# [Data]

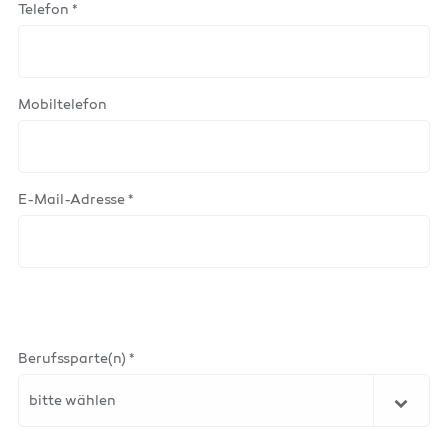
Telefon *
Mobiltelefon
E-Mail-Adresse *
Berufssparte(n) *
bitte wählen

# [What the task requires]
Everything in the records above is to be copied exactly, except the pictures.

# [Your solution]
Telefon *
Mobiltelefon
E-Mail-Adresse *
Berufssparte(n) *
bitte wählen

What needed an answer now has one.